Why is America so violent?
In order to adequately address America’s emerging meanness/insensitivity we must also have a look at the trends of the past thirty years of our main source of information and entertainment: television.
From about the 70’s onward, issues that were normally swept under the carpet such as racism, homosexuality and senseless violent crimes were brought to the forefront in family programming.
In terms of changing the views regarding Blacks in the United States, the television series “Roots” brought about an enormous surge of passionate responses from the Black population in terms of the injustices done to their ancestors that still continued into the 20th Century. This spawned a change in television and film in regard to Black people, and a demand for European Americans to make amends. In questioning Baby Boomers, the general consensus seems to be that Roots was the beginning of a nastiness that has carried through over three decades. Lest this sound racist, it does make sense. Whenever a group of people who has been discriminated against start making waves, the majority will resist and history has shown that there is no right way to make those waves without getting mean in some way.
The views of Michael Moore and Karal Ann Marling, however, do represent a minority of Americans. Most Americans are simply trying to live a life, raise their kids, and stay sane in a society that has become overly vocal about nearly everything.
If we take a philosophical, empirical look at the current trends of meanness and nastiness in our country, we can see that this is nothing new; history reflects that this trait is worldwide and has been around forever. The difference now is, we all have too much information and conflicting stories and we really don’t know what to do with it all.
As a nation, we have, in general, become more competitive than ever. Even in looking at “positive” programming such as the Olympics, we still see the fierce competitive edge displayed by Americans as opposed to other teams from around the world.

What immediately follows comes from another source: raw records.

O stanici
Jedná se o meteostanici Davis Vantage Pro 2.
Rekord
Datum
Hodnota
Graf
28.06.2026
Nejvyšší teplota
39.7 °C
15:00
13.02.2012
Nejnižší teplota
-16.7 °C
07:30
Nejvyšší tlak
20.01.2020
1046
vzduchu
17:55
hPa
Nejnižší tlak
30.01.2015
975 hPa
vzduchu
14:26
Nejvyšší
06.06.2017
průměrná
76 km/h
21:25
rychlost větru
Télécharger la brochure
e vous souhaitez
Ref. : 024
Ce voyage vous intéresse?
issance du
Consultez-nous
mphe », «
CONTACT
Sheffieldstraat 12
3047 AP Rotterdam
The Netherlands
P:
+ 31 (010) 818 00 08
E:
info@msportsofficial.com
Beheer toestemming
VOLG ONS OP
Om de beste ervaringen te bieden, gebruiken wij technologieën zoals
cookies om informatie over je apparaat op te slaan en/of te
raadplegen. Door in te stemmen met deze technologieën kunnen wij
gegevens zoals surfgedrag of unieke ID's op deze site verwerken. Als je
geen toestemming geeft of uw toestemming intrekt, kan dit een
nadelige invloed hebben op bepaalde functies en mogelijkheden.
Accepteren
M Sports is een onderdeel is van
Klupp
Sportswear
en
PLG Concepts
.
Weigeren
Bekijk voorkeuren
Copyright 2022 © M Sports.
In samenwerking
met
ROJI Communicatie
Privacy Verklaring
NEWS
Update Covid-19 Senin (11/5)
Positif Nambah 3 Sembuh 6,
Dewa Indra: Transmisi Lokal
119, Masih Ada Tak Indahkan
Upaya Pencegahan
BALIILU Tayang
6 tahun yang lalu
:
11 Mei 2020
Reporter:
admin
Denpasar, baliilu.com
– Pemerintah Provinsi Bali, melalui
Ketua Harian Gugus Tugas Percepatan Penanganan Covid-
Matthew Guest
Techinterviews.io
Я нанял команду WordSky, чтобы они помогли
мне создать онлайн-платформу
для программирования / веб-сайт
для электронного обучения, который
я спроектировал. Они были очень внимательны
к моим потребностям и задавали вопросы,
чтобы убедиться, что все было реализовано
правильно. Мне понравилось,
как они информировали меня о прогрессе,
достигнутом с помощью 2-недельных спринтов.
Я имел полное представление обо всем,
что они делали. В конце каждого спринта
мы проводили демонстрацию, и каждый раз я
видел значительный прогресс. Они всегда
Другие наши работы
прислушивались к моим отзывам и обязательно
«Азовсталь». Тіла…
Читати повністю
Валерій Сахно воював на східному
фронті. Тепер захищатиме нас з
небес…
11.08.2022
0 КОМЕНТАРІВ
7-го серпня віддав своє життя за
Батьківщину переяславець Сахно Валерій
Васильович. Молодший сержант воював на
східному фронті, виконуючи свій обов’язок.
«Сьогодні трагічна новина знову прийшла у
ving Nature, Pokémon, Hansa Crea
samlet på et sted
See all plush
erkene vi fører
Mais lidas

While in some ways it is true that television has shaped the lives of several generations, it is also true that early television shaped the minds of youth in terms of how things “should be” rather than how they really were. For the first time, children were able to compare their family lives in reality to the family lives scripted by writers in programs that portrayed situations impossible to achieve in daily life. This, in my opinion, is what began to change American thinking: unrealistic expectations and disillusionment in terms of what television was showing us that life could be rather than what is really was.
It is easier to allow our lower behaviors and attitudes to take over rather than to focus on bettering ourselves as individuals; hence, Marling’s statement that “[H]umiliation—other people’s discomfort—is pleasurable stuff…Those are somebody else’s troubles on the screen, and, as such, [are] of no real consequence to [us]” (577-578) is partially true; yet in the light of distractions, the more we pay attention to other people, the less we have to look at ourselves. No two ways about it, we have plenty to look at.
In terms of Bowling For Columbine, this film fits right in with the sadly lacking ethics taught from an early age. In asking my peers what ethics were taught them in early school days or at home, I got blank looks. “Ethics?” Yes, ethics.
If we were a society who exercised the teaching of ethics, it is likely that our nastiness and meanness would be greatly diminished. However, the seduction of acquisition, winners against losers and rampant disrespect for others has firmly taken hold; it is bolstered by television and film, mostly because our ideas of Freedom Of Speech being the ability to say what we want to whomever we want has overridden our sense of some of the finer subtleties of community existence.
Due to the economics of these issues, if something doesn’t sell, it is useless. That’s the bottom line. If violence and Jerry Springer/Jenny Jones type shows sell (along with the plethora of reality-TV shows displaying every possible spin on confrontation and rudeness and inability to control tempers or tears, then that is what we will see. And that is what our kids will see.
Television, video games, the Internet and other media cannot be blamed for our ills. That would be the same as saying that guns are dangerous in and of themselves. Where ammunition and weapons have become a threat of a physical nature, our media has become a weapon of psychological nature. We live in fear, plain and simple.
Rather than grapple with our personal fears, it is easier to watch others in horrific situations (real or imagined) and be arm-chair critics rather than face our own personal maladies of the psyche.
In these days, fear has been driven like a wedge into the American mind, leaving confusion and anger in its wake. We encourage self-accountability yet we are so afraid of making a mistake and being the subject of ridicule that we turn to other behaviors that are counter-productive to any manner of civility. We are given examples every day of how to counter meanness with more meanness in terms of T-shirts and caps and bumper stickers; we are reminded many times a day that others’ opinions don’t matter.
Ethics is what is absent, not creativity. We have amply demonstrated how creative we can be at destroying our society.